EXERCISE REQUIREMENTS: In how many lines of these records does the word "KOMIKS" appear? Give the number by itself.

DATA TO USE:
----

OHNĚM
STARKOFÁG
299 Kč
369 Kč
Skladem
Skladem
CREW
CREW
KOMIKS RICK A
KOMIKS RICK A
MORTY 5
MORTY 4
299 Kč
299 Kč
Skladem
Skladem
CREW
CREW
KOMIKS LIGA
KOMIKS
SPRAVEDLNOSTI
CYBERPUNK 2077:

----

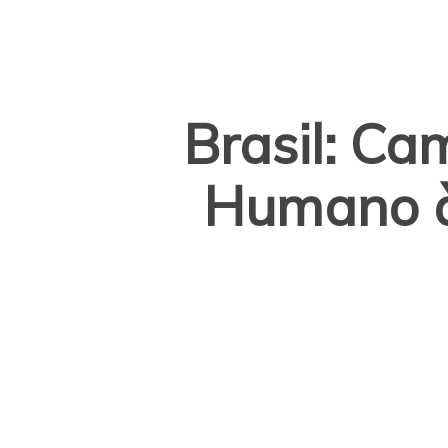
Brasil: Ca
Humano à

----

TASK ANSWER: 4